Authors:
Ousama A. Shaaban, Remzi Yildirim
Where published:
Engineering Reports, 2025, volume 7.
Published:
2025
Abstract:
This study introduces an enhanced Siamese convolutional neural network (Siamese CNN) architecture with a novel StacLoss function and self-attention modules for efficient identification of audio deepfakes. This module directly compares unprocessed original audio with modified audio by initially applying convolutional operations and dual branches to extract complex characteristics from raw audio signals. These operations are followed by residual connections, which enhance the network’s performance.
Dataset names (used for):
- ASVspoof2019, FakeAVCeleb.
Some description of the approach:
This study introduces an enhanced Siamese convolutional neural network (Siamese CNN) architecture with a novel StacLoss function and self-attention modules for efficient identification of audio deep fakes.

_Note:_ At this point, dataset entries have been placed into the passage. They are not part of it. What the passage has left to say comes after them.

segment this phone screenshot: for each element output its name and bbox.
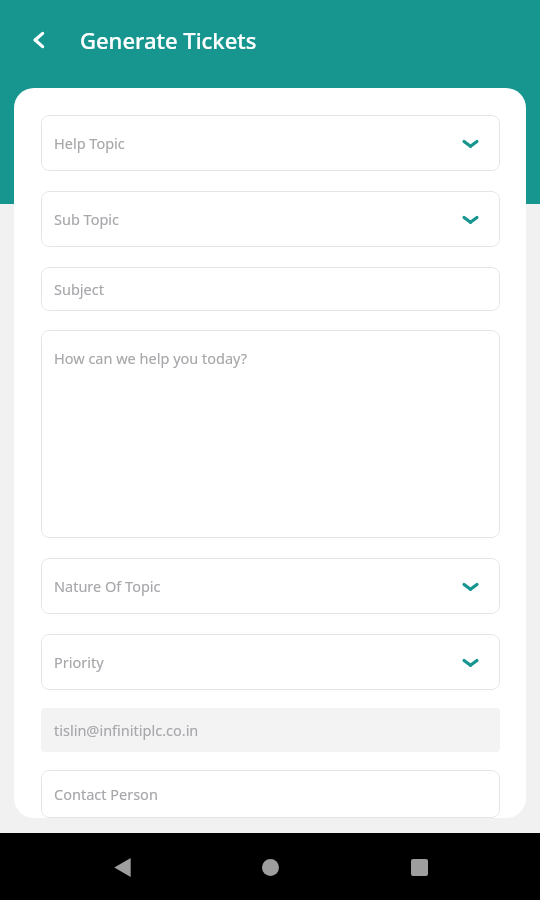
button[interactable]: Priority [41, 634, 500, 690]
button[interactable]: Help Topic [41, 115, 500, 171]
button[interactable]: tislin@infinitiplc.co.in [41, 708, 500, 752]
button[interactable]: Back [18, 18, 62, 62]
staticText: How can we help you today? [54, 348, 248, 368]
button[interactable]: Home [243, 840, 297, 894]
staticText: Contact Person [54, 784, 158, 804]
staticText: Nature Of Topic [54, 576, 161, 596]
button[interactable]: Back [95, 840, 149, 894]
staticText: Help Topic [54, 133, 125, 153]
staticText: tislin@infinitiplc.co.in [54, 720, 199, 740]
staticText: Generate Tickets [80, 25, 257, 55]
button[interactable]: Subject [41, 267, 500, 311]
button[interactable]: Recent apps [392, 840, 446, 894]
staticText: Sub Topic [54, 209, 120, 229]
staticText: Priority [54, 652, 104, 672]
button[interactable]: Sub Topic [41, 191, 500, 247]
button[interactable]: How can we help you today? [41, 330, 500, 538]
button[interactable]: Contact Person [41, 770, 500, 818]
staticText: Subject [54, 279, 104, 299]
button[interactable]: Nature Of Topic [41, 558, 500, 614]
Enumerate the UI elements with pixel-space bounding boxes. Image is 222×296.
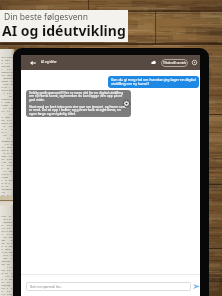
other: Regenerate [123, 100, 130, 107]
button[interactable]: Kan du gi meg råd om hvordan jeg lager e… [108, 76, 199, 88]
staticText: Tilbakestill samtale [163, 61, 187, 65]
button[interactable]: Send [191, 281, 201, 291]
staticText: Veldig godt spørsmål! Her er noen råd fo… [29, 90, 127, 102]
staticText: Skriv inn spørsmål her... [30, 285, 63, 289]
staticText: Kan du gi meg råd om hvordan jeg lager e… [111, 77, 197, 86]
button[interactable]: Cloud sync [149, 58, 158, 67]
button[interactable]: Settings [190, 58, 199, 67]
staticText: Din beste følgesvenn [4, 11, 88, 23]
button[interactable]: Tilbakestill samtale [161, 59, 188, 67]
staticText: AI og idéutvikling [2, 21, 126, 40]
staticText: AI og idéer [41, 60, 57, 64]
button[interactable]: Skriv inn spørsmål her... [26, 282, 191, 291]
button[interactable]: Back [28, 58, 38, 68]
staticText: Start med en kort intro som sier noe om … [29, 104, 127, 116]
button[interactable]: Veldig godt spørsmål! Her er noen råd fo… [26, 90, 131, 117]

Some description of the data:
ASVspoof2019: main benchmark for evaluation of the proposed Siamese CNN model. FakeAVCeleb: used to test generalization/robustness, split into training, validation, and test sets.
Keywords:
audio deepfake; deep learning; deepfake; machine learning; Siamese CNN.
Instance Represent:
Each instance is an audio sample, and the Siamese training setup represents data as triplets: Anchor, Positive, and Negative audio samples. During preprocessing, two audio signals are transformed into Mel-Frequency Cepstral Coefficients (MFCC) to capture their time-frequency representations before being compared by the Siamese CNN.
Dataset Characteristics:
The ASVspoof2019 dataset includes Logical Access (LA) and Physical Access (PA) partitions. Each partition has training, development, and evaluation sets. Audio files are sampled at 16 kHz, and the paper uses MFCC and Log-Spectrogram features.
Subject Area:
Audio deepfake detection, deep learning, digital media security, spoofing detection, and audio forensics.
Associated Tools:
Development utilized open-source frameworks such as TensorFlow, PyTorch, and Librosa. Training was conducted on an NVIDIA Tesla V100 GPU (16GB) via cloud services such as AWSorGCP.
Feature Type:
MFCC, Log-Spectrogram
Number of Instances:
376,161 samples
Number of Features:
The paper uses 2 features (combined): LFCC (Linear Frequency Cepstral Coefficients), MFCC (Mel-Frequency Cepstral Coefficients). This LFCC-MFCC combination is what the Proposed Enhanced Siamese CNN uses, as seen in Tables 7–9 where the feature column lists “LFCC MFCC.